In order to calculate the polytropic efficiency, Schultz polytropic exponent equation [1] is used.

$${n}_{v}=\frac{\left(1+X\right)}{\text{}Y\left[\frac{1}{k}\left(\frac{1}{\eta}+X\right)-\left(\frac{1}{\eta}-1\right)\right]}$$

The compressibility functions ($X,Y$) can be determined graphically in terms of reduced pressure (${P}_{r}$) and temperature (${T}_{r}$). However, rounding the corresponding X and Y variables can introduce a small deviation from the actual value which has a significant impact on the determined efficiency value as demonstrated in Figure 2.

To avoid that, the values of X and Y are obtained using the Equations (8) and (9).

$$X=\frac{{C}_{p}}{ZR}\left(\frac{{k}_{T}-1}{{k}_{T}}\right)-1$$

$$Y=\frac{1}{{n}_{v}}+{n}_{T}\left(1+X\right)$$

Despite that these two correlations are derived by approximating some terms, the developed method is dealing with the ratio of the X and Y values at reference and off-design conditions. Thus, the effect of this approximation can be ignored. By rearranging Equation (7), the polytropic efficiency can be determined using the following formula:

$$\eta =\frac{{n}_{v}\text{}Y\left(1-k\right)}{\text{}\left(1+X\right)k-{n}_{v}Y\left(X+k\right)}$$

This equation determines the efficiency as a function of gas properties only. Hence, a further iteration will be performed to correct the obtained value based on the flow coefficient and Mach number. As the first iteration, the temperature polytropic exponent (${n}_{T}$) is derived assuming a constant efficiency using Equation (11).
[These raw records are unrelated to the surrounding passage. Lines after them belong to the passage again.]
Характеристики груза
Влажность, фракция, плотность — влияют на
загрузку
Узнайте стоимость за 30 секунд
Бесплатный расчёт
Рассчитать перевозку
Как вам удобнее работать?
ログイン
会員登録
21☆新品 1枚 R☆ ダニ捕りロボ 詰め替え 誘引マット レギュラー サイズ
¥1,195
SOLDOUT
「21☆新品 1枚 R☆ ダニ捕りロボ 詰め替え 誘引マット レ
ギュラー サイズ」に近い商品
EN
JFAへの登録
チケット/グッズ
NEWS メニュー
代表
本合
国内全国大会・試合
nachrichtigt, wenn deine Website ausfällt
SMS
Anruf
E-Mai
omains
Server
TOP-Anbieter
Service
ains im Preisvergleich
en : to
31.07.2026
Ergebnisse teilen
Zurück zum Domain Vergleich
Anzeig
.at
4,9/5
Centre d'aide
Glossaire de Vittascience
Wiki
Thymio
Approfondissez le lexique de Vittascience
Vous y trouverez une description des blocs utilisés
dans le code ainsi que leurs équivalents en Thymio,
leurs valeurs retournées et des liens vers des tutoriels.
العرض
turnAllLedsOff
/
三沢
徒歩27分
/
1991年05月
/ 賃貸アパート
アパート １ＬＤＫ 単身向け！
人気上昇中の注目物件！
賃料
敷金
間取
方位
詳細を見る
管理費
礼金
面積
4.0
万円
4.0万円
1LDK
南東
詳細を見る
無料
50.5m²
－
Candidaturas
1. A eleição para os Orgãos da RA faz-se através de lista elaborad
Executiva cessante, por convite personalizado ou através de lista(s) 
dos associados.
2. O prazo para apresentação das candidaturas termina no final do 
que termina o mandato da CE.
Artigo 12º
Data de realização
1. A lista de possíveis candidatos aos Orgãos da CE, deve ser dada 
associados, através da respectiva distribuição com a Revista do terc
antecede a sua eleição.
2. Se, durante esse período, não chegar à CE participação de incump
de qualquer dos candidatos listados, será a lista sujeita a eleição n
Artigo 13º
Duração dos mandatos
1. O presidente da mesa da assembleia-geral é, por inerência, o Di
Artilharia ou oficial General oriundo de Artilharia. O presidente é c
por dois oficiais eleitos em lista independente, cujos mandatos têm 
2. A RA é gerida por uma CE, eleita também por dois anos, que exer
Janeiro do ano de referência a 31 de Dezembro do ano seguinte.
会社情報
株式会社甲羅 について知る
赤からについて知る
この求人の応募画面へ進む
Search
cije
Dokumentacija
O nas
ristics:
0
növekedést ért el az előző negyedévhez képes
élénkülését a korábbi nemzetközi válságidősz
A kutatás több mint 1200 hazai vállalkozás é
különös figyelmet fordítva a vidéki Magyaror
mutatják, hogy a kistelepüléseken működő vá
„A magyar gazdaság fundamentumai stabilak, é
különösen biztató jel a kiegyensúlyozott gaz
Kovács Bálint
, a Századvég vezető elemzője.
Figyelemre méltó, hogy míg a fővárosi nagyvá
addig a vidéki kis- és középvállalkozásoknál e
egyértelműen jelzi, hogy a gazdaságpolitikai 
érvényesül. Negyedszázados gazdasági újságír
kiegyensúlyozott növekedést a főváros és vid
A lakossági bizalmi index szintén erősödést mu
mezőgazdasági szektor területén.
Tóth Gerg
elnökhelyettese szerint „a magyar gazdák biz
This correlation is derived from the basic temperature polytropic exponent Equation (12).

$${n}_{T,OD}={n}_{T,Ref}\left[\frac{1-\frac{{Z}_{Ref}{R}_{Ref}}{{C}_{p,Ref}}\left(\frac{1}{{\eta}_{p}}-1\right)-\frac{{k}_{Ref}}{{k}_{Ref}-1}}{1-\frac{{Z}_{OD}{R}_{OD}}{{C}_{p,OD}}\left(\frac{1}{{\eta}_{p}}-1\right)-\frac{{k}_{OD}}{{k}_{OD}-1}}\right]$$

$${n}_{T}=\frac{1}{1-\frac{ZR}{{C}_{p}}\left(\frac{1}{{\eta}_{p}}-1\right)-\frac{k}{k-1}}$$

Thus, the volume polytropic exponent (${n}_{v}$) is calculated from Formula (13) in terms of temperature exponent (${n}_{T}$) and gas properties.
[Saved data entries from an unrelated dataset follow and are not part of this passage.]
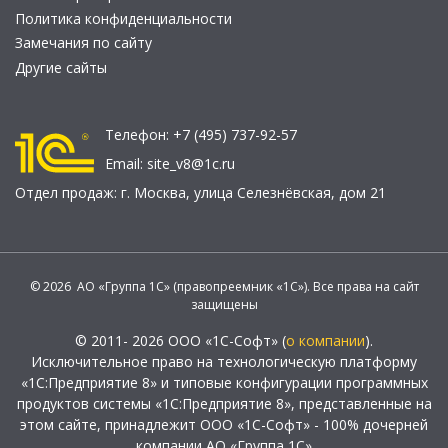
Политика конфиденциальности
Замечания по сайту
Другие сайты
Телефон:
+7 (495) 737-92-57
Email:
site_v8@1c.ru
Отдел продаж:
г. Москва
,
улица Селезнёвская, дом 21
© 2026 АО «Группа 1С» (правопреемник «1С»). Все права на сайт
защищены
© 2011- 2026 ООО «1С-Софт» (
о компании
).
Исключительное право на технологическую платформу
«1С:Предприятие 8» и типовые конфигурации программных
продуктов системы «1С:Предприятие 8», представленные на
этом сайте, принадлежит ООО «1С-Софт» - 100% дочерней
компании АО «Группа 1С»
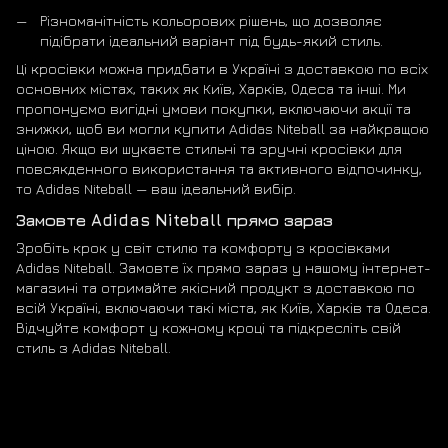
Різноманітність кольорових рішень, що дозволяє
підібрати ідеальний варіант під будь-який стиль.
Ці кросівки можна придбати в Україні з доставкою по всіх
основних містах, таких як Київ, Харків, Одеса та інші. Ми
пропонуємо вигідні умови покупки, включаючи акції та
знижки, щоб ви могли купити Adidas Niteball за найкращою
ціною. Якщо ви шукаєте стильні та зручні кросівки для
повсякденного використання та активного відпочинку,
то Adidas Niteball — ваш ідеальний вибір.
Замовте Adidas Niteball прямо зараз
Зробіть крок у світ стилю та комфорту з кросівками
Adidas Niteball. Замовте їх прямо зараз у нашому інтернет-
магазині та отримайте якісний продукт з доставкою по
всій Україні, включаючи такі міста, як Київ, Харків та Одеса.
Відчуйте комфорт у кожному кроці та підкресліть свій
стиль з Adidas Niteball.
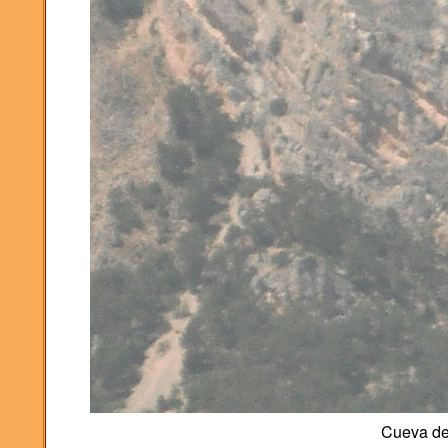
Cueva del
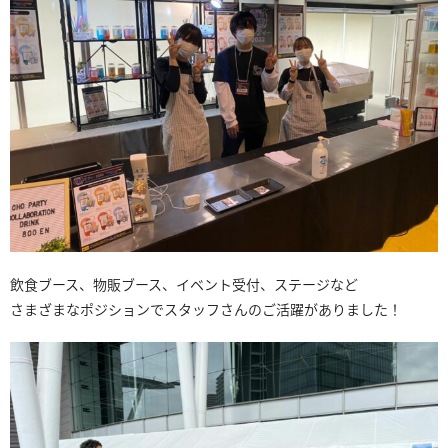
飲食ブース、物販ブース、イベント受付、ステージなど
さまざまなポジションでスタッフさんのご活躍がありました！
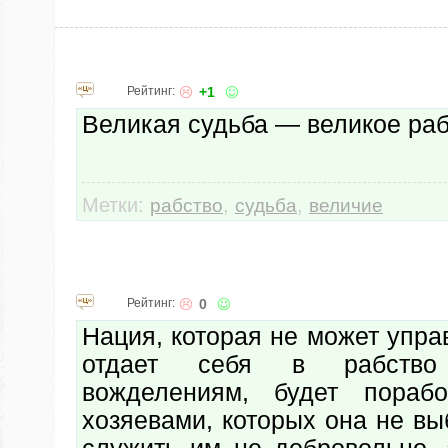
Рейтинг:
+1
Великая судьба — великое раб
Метки:
,
,
рабство
судьба
величие
Рейтинг:
0
Нация, которая не может упра
отдает себя в рабство
вожделениям, будет пораб
хозяевами, которых она не вы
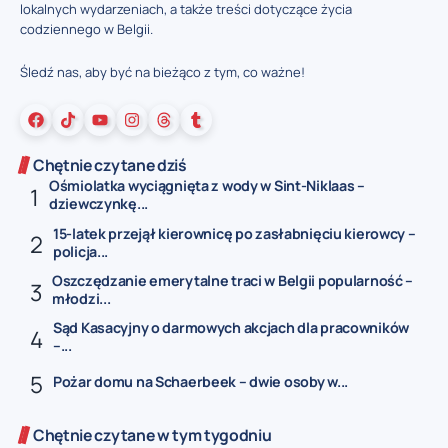
lokalnych wydarzeniach, a także treści dotyczące życia
codziennego w Belgii.
Śledź nas, aby być na bieżąco z tym, co ważne!
Chętnie czytane dziś
Ośmiolatka wyciągnięta z wody w Sint-Niklaas –
dziewczynkę...
15-latek przejął kierownicę po zasłabnięciu kierowcy –
policja...
Oszczędzanie emerytalne traci w Belgii popularność –
młodzi...
Sąd Kasacyjny o darmowych akcjach dla pracowników
–...
Pożar domu na Schaerbeek – dwie osoby w...
Chętnie czytane w tym tygodniu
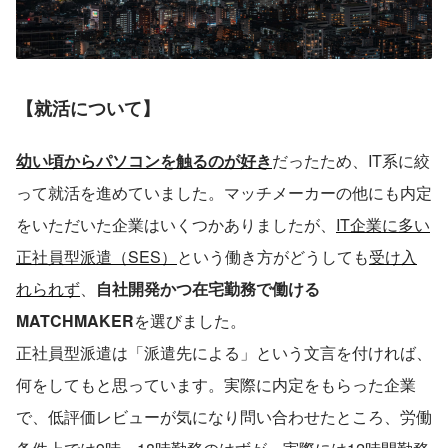
【就活について】
幼い頃からパソコンを触るのが好き
だったため、IT系に絞
って就活を進めていました。マッチメーカーの他にも内定
をいただいた企業はいくつかありましたが、
IT企業に多い
正社員型派遣（SES）
という働き方がどうしても
受け入
れられず
、
自社開発かつ在宅勤務で働ける
MATCHMAKER
を選びました。
正社員型派遣は「派遣先による」という文言を付ければ、
何をしてもと思っています。実際に内定をもらった企業
で、低評価レビューが気になり問い合わせたところ、労働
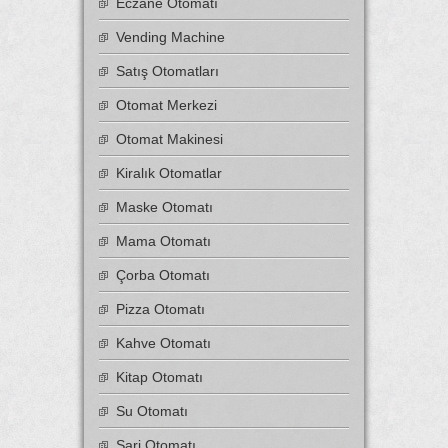
Eczane Otomatı
Vending Machine
Satış Otomatları
Otomat Merkezi
Otomat Makinesi
Kiralık Otomatlar
Maske Otomatı
Mama Otomatı
Çorba Otomatı
Pizza Otomatı
Kahve Otomatı
Kitap Otomatı
Su Otomatı
Şarj Otomatı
$${n}_{v}=\frac{{k}_{1}}{1+\left[\frac{{C}_{p}\text{}\left({k}_{1}-1\right)}{{Z}_{1}{R}_{1}}\times \left(\frac{1}{{n}_{T}}+\frac{{k}_{1}-1}{{k}_{1}}-1\right)\right]}$$

The calculated polytropic exponent value is substituted in Equation (10) to determine the first iteration efficiency at new operating conditions. Accordingly, this efficiency value is used to derive the resultant pressure ratio by applying Equation (6). Thus, the initial overall discharge pressure and temperature can be calculated.
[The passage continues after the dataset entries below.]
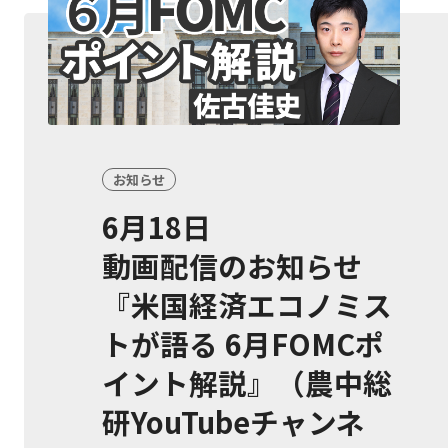
お知らせ
6月18日
せ
動画配信のお知らせ
日本
『米国経済エコノミス
ou
トが語る 6月FOMCポ
イント解説』（農中総
研YouTubeチャンネ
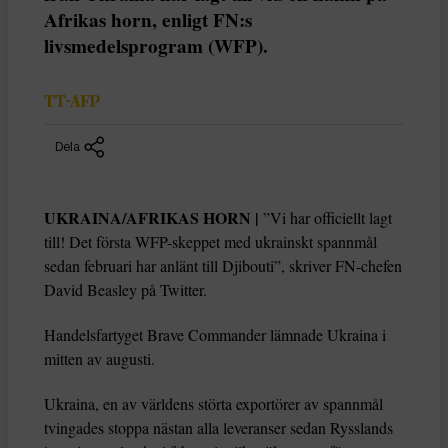
Afrikas horn, enligt FN:s
livsmedelsprogram (WFP).
TT-AFP
Dela
UKRAINA/AFRIKAS HORN |
”Vi har officiellt lagt
till! Det första WFP-skeppet med ukrainskt spannmål
sedan februari har anlänt till Djibouti”, skriver FN-chefen
David Beasley på Twitter.
Handelsfartyget Brave Commander lämnade Ukraina i
mitten av augusti.
Ukraina, en av världens störta exportörer av spannmål
tvingades stoppa nästan alla leveranser sedan Rysslands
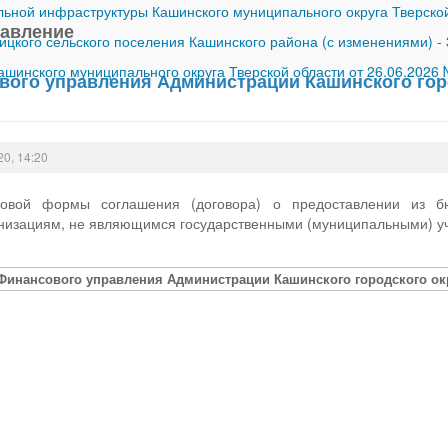
ной инфраструктуры Кашинского муниципального округа Тверской
равление
ицкого сельского поселения Кашинского района (с изменениями)
-
шинского муниципального округа Тверской области от 26.06.2026
вого управления Администрации Кашинского горо
20, 14:20
овой формы соглашения (договора) о предоставлении из бю
низациям, не являющимся государственными (муниципальными) 
Финансового управления Администрации Кашинского городского окру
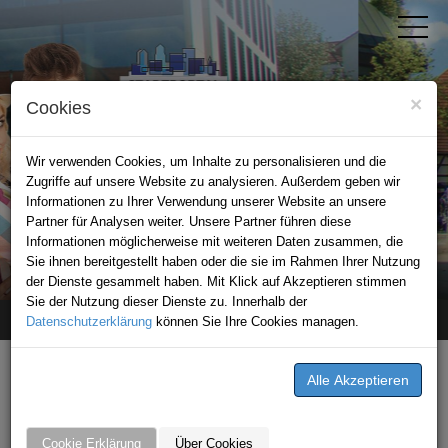
×
Cookies
Wir verwenden Cookies, um Inhalte zu personalisieren und die
Zugriffe auf unsere Website zu analysieren. Außerdem geben wir
Informationen zu Ihrer Verwendung unserer Website an unsere
Partner für Analysen weiter. Unsere Partner führen diese
Informationen möglicherweise mit weiteren Daten zusammen, die
STADTPORTAL LEINGARTEN
Sie ihnen bereitgestellt haben oder die sie im Rahmen Ihrer Nutzung
der Dienste gesammelt haben. Mit Klick auf Akzeptieren stimmen
Sie der Nutzung dieser Dienste zu. Innerhalb der
Datenschutzerklärung
Home
unternehmen
können Sie Ihre Cookies managen.
Eckert Fliesen GmbH
Eckert Fliesen GmbH
Marktstr. 16
Cookie Erklärung
Über Cookies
The obtained efficiency and discharge parameters are acceptable for the first approximation but, to achieve more accurate results, a second iteration process is performed using the obtained parameters from the first trial. The calculated polytropic efficiency is used to obtain the temperature polytropic exponent in Equation (11) and the volume exponent by Equation (13). Accordingly, a new polytropic efficiency value is determined using Equation (10) and the relative discharge pressure and temperature are recalculated. The derived discharge parameters are expected to be closer to the actual values as the constant efficiency assumption is no longer valid. Respectively, the polytropic head (${h}_{p}$) is calculated using Equation (15). This correlation has been derived from the basic polytropic head Equation (14).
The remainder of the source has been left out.